##### Data supplied #####

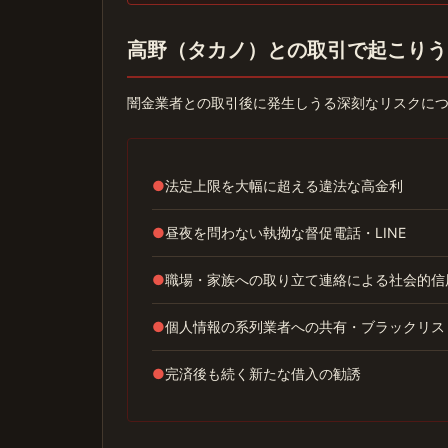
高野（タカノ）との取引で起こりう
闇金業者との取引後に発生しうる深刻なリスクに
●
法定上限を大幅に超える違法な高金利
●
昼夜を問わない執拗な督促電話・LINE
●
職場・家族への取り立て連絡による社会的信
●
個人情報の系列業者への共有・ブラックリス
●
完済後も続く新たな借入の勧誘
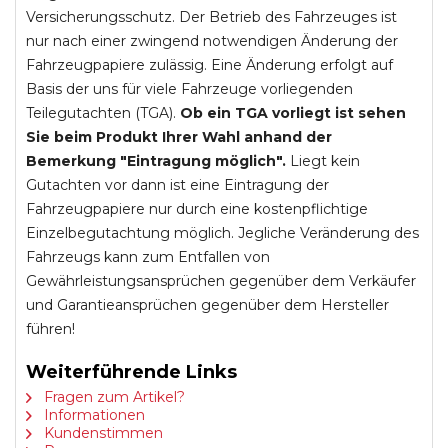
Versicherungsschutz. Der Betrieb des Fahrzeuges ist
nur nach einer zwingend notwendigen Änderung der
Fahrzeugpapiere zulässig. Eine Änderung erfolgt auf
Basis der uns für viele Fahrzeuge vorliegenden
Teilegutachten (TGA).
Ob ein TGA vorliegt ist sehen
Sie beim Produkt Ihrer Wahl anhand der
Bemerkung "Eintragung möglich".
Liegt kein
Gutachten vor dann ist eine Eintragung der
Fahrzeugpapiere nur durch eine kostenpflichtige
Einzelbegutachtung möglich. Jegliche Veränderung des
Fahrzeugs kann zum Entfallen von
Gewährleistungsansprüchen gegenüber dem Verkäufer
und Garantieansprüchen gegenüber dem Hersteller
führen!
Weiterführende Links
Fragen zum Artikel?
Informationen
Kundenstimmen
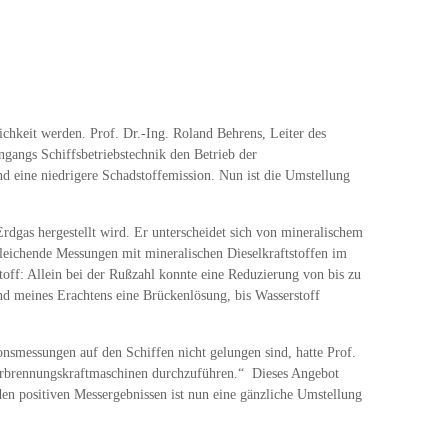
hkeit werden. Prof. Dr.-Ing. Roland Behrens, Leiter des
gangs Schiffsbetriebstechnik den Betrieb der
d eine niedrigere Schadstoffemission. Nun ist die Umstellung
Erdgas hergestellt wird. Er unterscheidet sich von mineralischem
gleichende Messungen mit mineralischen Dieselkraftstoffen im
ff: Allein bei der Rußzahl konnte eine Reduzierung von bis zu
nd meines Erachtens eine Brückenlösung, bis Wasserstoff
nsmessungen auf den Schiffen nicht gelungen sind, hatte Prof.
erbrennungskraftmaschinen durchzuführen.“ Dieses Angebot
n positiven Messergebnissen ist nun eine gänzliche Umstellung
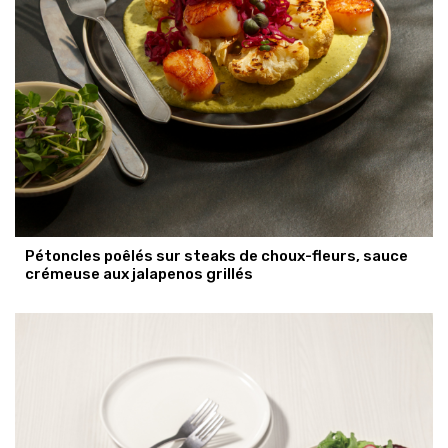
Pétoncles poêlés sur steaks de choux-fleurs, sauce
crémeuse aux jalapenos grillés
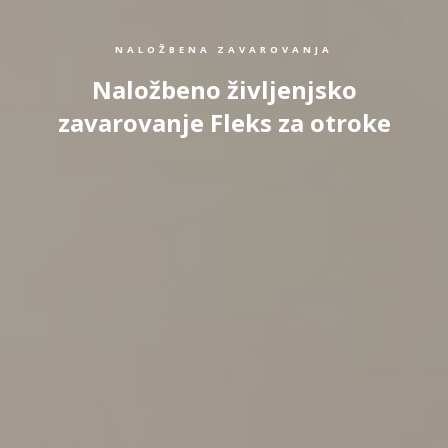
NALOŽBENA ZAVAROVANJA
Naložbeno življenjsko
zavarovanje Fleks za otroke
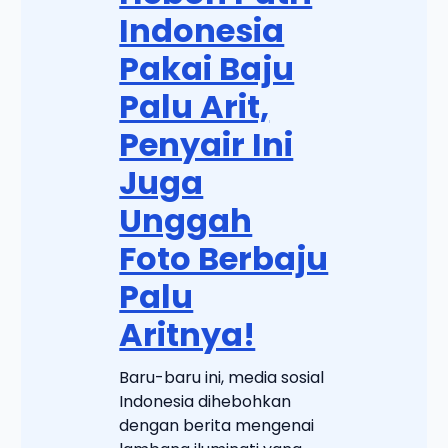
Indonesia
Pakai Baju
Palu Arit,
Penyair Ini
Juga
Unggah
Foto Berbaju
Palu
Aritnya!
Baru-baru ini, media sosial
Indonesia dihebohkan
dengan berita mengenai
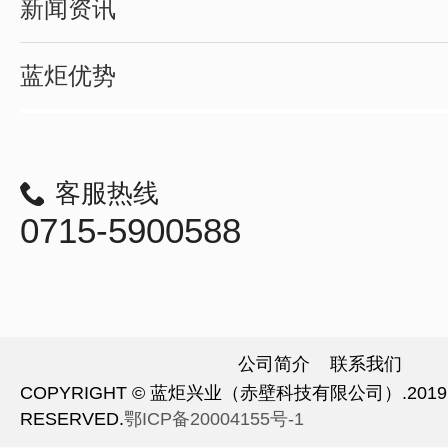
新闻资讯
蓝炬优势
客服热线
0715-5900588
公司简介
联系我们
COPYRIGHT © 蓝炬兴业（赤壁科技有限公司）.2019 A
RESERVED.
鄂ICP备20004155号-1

#####

Task directions: For the entries above, print exactly the lines between the one with "昼夜を問わない執拗な督促電話・LINE" and the one with "Basis der uns", inclusive, with no pictures.

Written answer:
昼夜を問わない執拗な督促電話・LINE
●
職場・家族への取り立て連絡による社会的信
●
個人情報の系列業者への共有・ブラックリス
●
完済後も続く新たな借入の勧誘
Versicherungsschutz. Der Betrieb des Fahrzeuges ist
nur nach einer zwingend notwendigen Änderung der
Fahrzeugpapiere zulässig. Eine Änderung erfolgt auf
Basis der uns für viele Fahrzeuge vorliegenden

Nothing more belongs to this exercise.